Requesting a redemption
For deployed capital, requestRedeem starts the async flow. The vault does not immediately move
assets — it records the request and begins freeing the underlying position (e.g. unwinding an
adapter position, waiting for a cross-chain settlement to land). This is not a delay imposed for
its own sake; it reflects that the capital is genuinely in use elsewhere at request time.
The settlement guard
A pending request becomes claimable when either:
- Attested-free — the protocol's signer attests that the underlying capital backing the request has actually been freed (adapter unwound, settlement landed), or
- Timeout backstop —
now >= requestTime + timeout[route]elapses, regardless of attestation.
Every route's timeout is itself bounded: timeout[route] <= GLOBAL_MAX_TIMEOUT, an immutable
7-day ceiling that no owner, governance, or upgrade path can raise. Beta ships tighter defaults —
same-chain routes at 1 hour, cross-chain routes at 12 hours — chosen conservatively above
measured settlement latency, with room to tighten further as real production data comes in. They
can only ever be tuned down toward the observed latency, never up past the 7-day ceiling.
Never-trapped invariant
This two-path guard is what makes the design never-trapped: even in a worst case where the attestation path fails entirely (e.g. the attesting signer is offline), every request still becomes claimable on its own once its timeout elapses — at most 7 days after the request, by construction. There is no scenario in which a valid redemption request can be withheld indefinitely.
Claiming
Once a request is claimable, call claim to receive the underlying assets. Claiming does not
require the original attestation to still be valid — the guard condition is evaluated at claim time
using the same attested-free OR timeout-elapsed logic, so a request that only clears via the
timeout backstop claims exactly the same way as one that clears via attestation.

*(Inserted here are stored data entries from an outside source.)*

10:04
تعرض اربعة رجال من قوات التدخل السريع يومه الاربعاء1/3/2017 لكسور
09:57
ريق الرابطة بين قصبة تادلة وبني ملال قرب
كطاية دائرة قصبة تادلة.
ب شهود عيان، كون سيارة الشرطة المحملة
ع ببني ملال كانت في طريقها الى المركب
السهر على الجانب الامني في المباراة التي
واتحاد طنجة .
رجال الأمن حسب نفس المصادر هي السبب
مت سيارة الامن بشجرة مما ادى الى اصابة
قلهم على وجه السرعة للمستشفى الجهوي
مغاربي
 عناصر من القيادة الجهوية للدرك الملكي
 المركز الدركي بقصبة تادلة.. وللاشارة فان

Per-chain share isolation and the cross-chain filler caveat
Shares are not fungible across chains: Base aqUSDC and Unichain aqUSDC are separate vaults
with independent share prices, each reflecting only that chain's realized and reported PnL.

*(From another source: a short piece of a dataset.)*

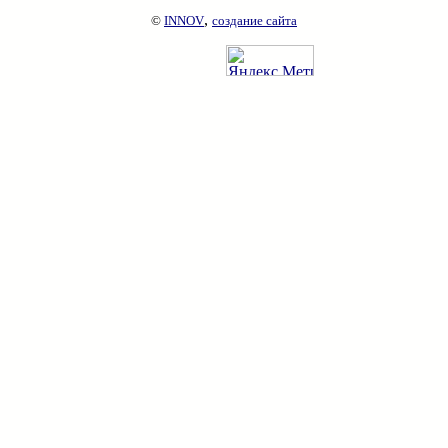
,
©
INNOV
создание сайта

This does not mean capital deposited on one chain can only ever be used on that same chain. Chain-A vault capital can still back a strategy or filler that executes on Chain-B — that's a deliberate, first-class case, not a contradiction of per-chain isolation. It's precisely why the hybrid PnL model (see Non-custodial design) needs a bounded cross-chain reporter in the first place: the Chain-A vault needs a way to value capital that is currently working on Chain-B, before the cross-chain settlement lands and becomes an on-chain fact.
Status & error states
Track a pending redemption the same way you'd track a swap (see Status & errors for the general pattern):
- requested —
requestRedeemsucceeded, capital-freeing in progress - claimable (attested) — signer attested the capital is free; claim now for the fastest path
- claimable (timeout) — the per-route timeout elapsed; claim now
- claimed (terminal, success)
Treat "requested" as expected/normal for deployed-capital redemptions on any route, especially cross-chain ones — it is not an error state. Only escalate if a request is not claimable well past its route's timeout, which should not be possible by design.
FAQ
Can a redemption ever be permanently stuck?
No — by design every request is claimable within its route's timeout, and every route's timeout is
capped by the immutable 7-day GLOBAL_MAX_TIMEOUT. See "Never-trapped invariant" above.

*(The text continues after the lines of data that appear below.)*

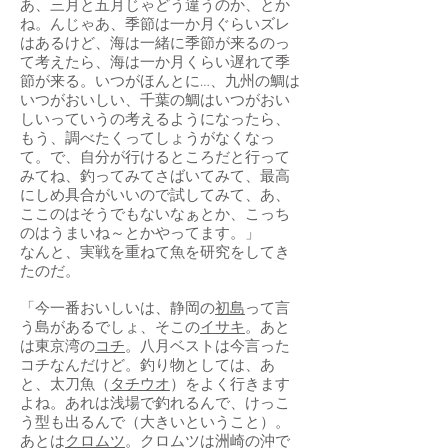
あ、三月と五月じゃどう違うのか、とか
ね。んじゃあ、季節は一か月ぐらいズレ
はあるけど、海は一緒に季節が来るのっ
て考えたら、海は一か月くらい遅れて季
節が来る。いつがほんとに…、九州の鯛は
いつがおいしい、千葉の鯛はいつがおい
しいっていうの考えるようになったら、
もう、調べたくってしょうがなくなっ
て。で、自分が行けるところだと行って
みてね、釣ってみてさばいてみて、最高
にしめ具合がいいので試してみて、あ、
ここのはそうでもないなぁとか、こっち
のはうまいね～とかやってます。」
なんと、実戦を重ねて魚を研究をしてき
たのだ。
「今一番おいしいは、静岡の
初島
って言
う島があるでしょ、そこの
イサキ
。あと
は東京湾の
コチ
。八月ベストは今言った
コチなんだけど。釣り物としては、あ
と、太刀魚（
タチウオ
）をよく行きます
よね。あれは浅場で釣れるんで、けっこ
う型も出るんで（大きいということ）。
あとは
クロムツ
。クロムツは洲崎の沖で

Does requesting a redemption lock in my share price immediately? Yes, per ERC-7540 semantics — the exchange rate is fixed at request time, not at claim time.
Why would my redemption go through the async path instead of instantly? Only when the vault doesn't have enough idle balance to cover it — i.e. your shares represent capital currently deployed via an adapter rather than sitting idle in the vault.